Series on Integrated Impact Assessment (IIA): 1-Overall situation and clarification of concepts
This briefing note is the first in a series of six focused on the state of the practice of integrated impact assessment (IIA). These documents focus, respectively, on:
- Overall situation and clarification of concepts
- Example of the practice of IIA at the European Commission
- Example of the practice of IIA in France
- Example of the practice of IIA in the United Kingdom
- Example of the practice of IIA in Northern Ireland
- Main challenges and issues tied to IIA
Integrated Impact Assessment (IIA) is a decision-support mechanism increasingly being considered by public administrations in industrialized countries. The movement toward the adoption of evidence-based policy has given rise to many forms of impact assessment, reflecting governmental priorities. The need to combine the various impact assessment tools which have multiplied over the years within governments arises from the desire to reduce the administrative burden associated with assessments and to ensure governmental coherence (Achtnicht, Rennings, & Hertin, 2009; Radaelli & Meuwese, 2009).
The integration of impact assessment tools is also relevant to the public health sector. Indeed, at a time when the institutionalization of health impact assessment (HIA) within government apparatus is being promoted as a way to improve the health of Canadians (Keon & Pépin, 2008; Health Council of Canada, 2010; Canadian Nurses Association, 2012), it is essential that this new form of impact assessment be positioned within the context of government decision-making processes.

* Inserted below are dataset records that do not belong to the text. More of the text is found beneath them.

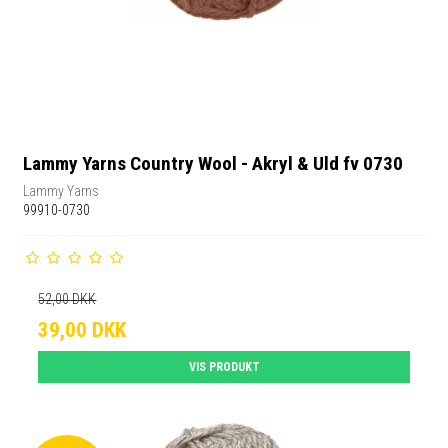
Lammy Yarns Country Wool - Akryl & Uld fv 0730
Lammy Yarns
99910-0730
52,00 DKK
39,00 DKK
VIS PRODUKT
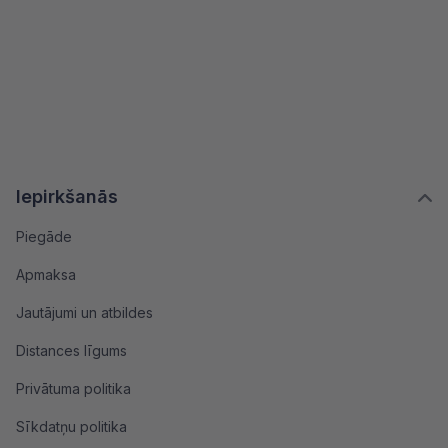
Iepirkšanās
Piegāde
Apmaksa
Jautājumi un atbildes
Distances līgums
Privātuma politika
Sīkdatņu politika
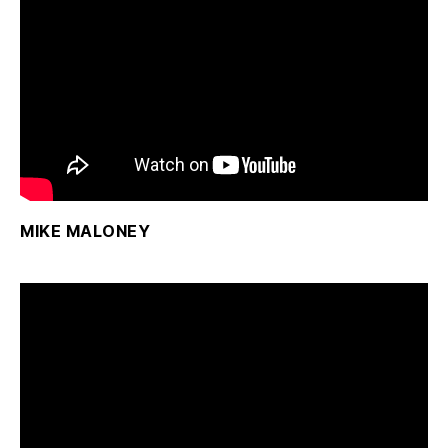
MIKE MALONEY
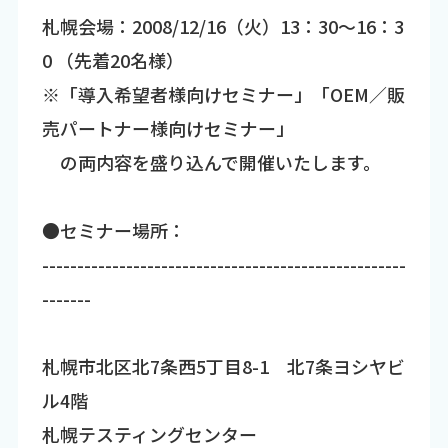
札幌会場：2008/12/16（火）13：30～16：3
0 （先着20名様）
※「導入希望者様向けセミナー」「OEM／販
売パートナー様向けセミナー」
の両内容を盛り込んで開催いたします。
●セミナー場所：
----------------------------------------------------
-------
札幌市北区北7条西5丁目8-1 北7条ヨシヤビ
ル4階
札幌テスティングセンター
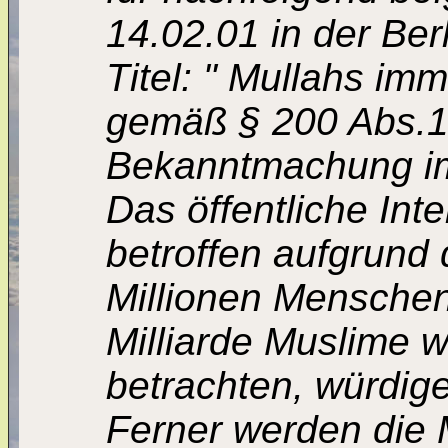
14.02.01 in der Ber
Titel: " Mullahs imm
gemäß § 200 Abs.1 
Bekanntmachung im 
Das öffentliche Inte
betroffen aufgrund 
Millionen Menschen
Milliarde Muslime we
betrachten, würdig
Ferner werden die 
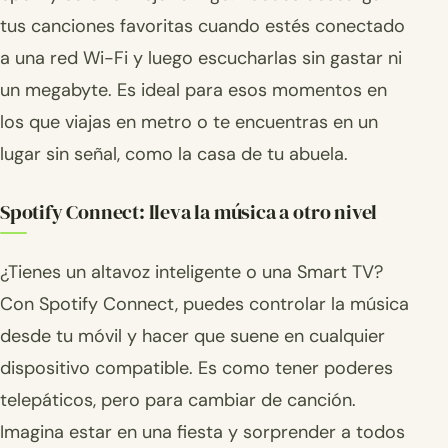
tus canciones favoritas cuando estés conectado
a una red Wi-Fi y luego escucharlas sin gastar ni
un megabyte. Es ideal para esos momentos en
los que viajas en metro o te encuentras en un
lugar sin señal, como la casa de tu abuela.
Spotify Connect: lleva la música a otro nivel
¿Tienes un altavoz inteligente o una Smart TV?
Con Spotify Connect, puedes controlar la música
desde tu móvil y hacer que suene en cualquier
dispositivo compatible. Es como tener poderes
telepáticos, pero para cambiar de canción.
Imagina estar en una fiesta y sorprender a todos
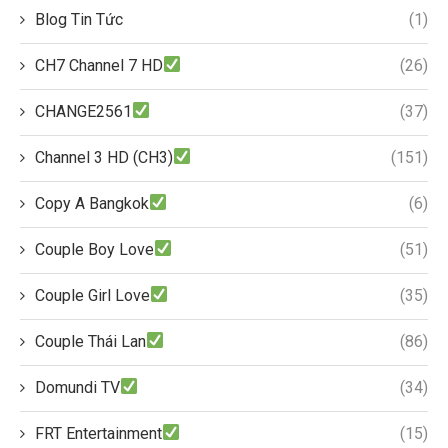
Blog Tin Tức
(1)
CH7 Channel 7 HD
(26)
CHANGE2561
(37)
Channel 3 HD (CH3)
(151)
Copy A Bangkok
(6)
Couple Boy Love
(51)
Couple Girl Love
(35)
Couple Thái Lan
(86)
Domundi TV
(34)
FRT Entertainment
(15)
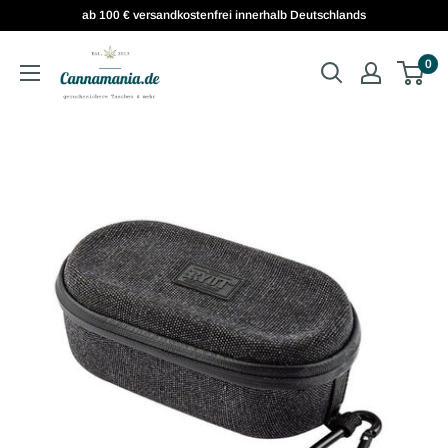
ab 100 € versandkostenfrei innerhalb Deutschlands
0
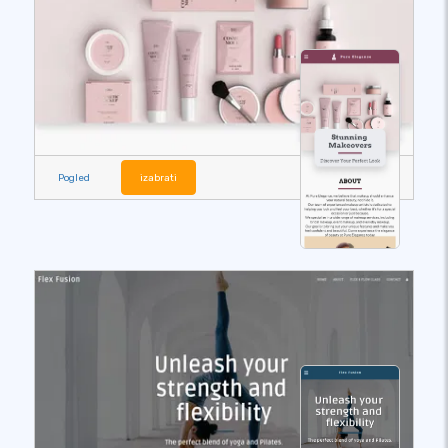
Pogled
izabrati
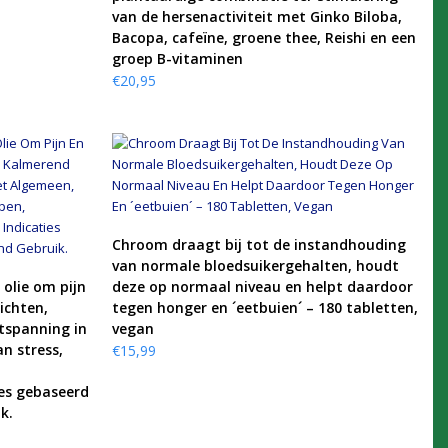
van de hersenactiviteit met Ginko Biloba,
Bacopa, cafeïne, groene thee, Reishi en een
groep B-vitaminen
€
20,95
KOOP PRODUCT
Chroom draagt bij tot de instandhouding
van normale bloedsuikergehalten, houdt
 olie om pijn
deze op normaal niveau en helpt daardoor
ichten,
tegen honger en ´eetbuien´ – 180 tabletten,
tspanning in
vegan
n stress,
€
15,99
ies gebaseerd
k.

The series on IIA follows from a study conducted during the summer of 2012 at the request of the Government of Québec, which is exploring this issue. The objective of the study, carried out by the National Collaborating Centre for Healthy Public Policy (NCCHPP) on behalf of Québec’s Ministère de la Santé et des Services sociaux (MSSS – the Ministry of Health and Social Services), was twofold: to examine the current state of the practice of IIA in Western countries, along with key issues, and to gather practical examples. The research methodology was based on two strategies: reviewing the literature and examining case studies. The review focused on scientific articles and the grey literature. This allowed us to identify government initiatives that could shed light on modes of governance and tools used to conduct IIAs, which could be relevant to the Canadian context.
This series is intended, firstly, for government actors from all sectors seeking knowledge about the practice of IIA, and also for public health actors who wish to learn more about integrating health concerns into the IIA process, as a means of supporting decision making.
This first note in the series briefly defines IIA and describes its origins. Then it provides an overview of the current state of practice, and presents the main findings that emerge from this overview. In addition, it clarifies certain concepts related to the practice of IIA. Indeed, given that IIA is still in its early stages and that it emerged from several schools of thought, it seems useful to closely examine the concepts underlying this type of impact assessment in order to inform the reader and remove any ambiguities about it.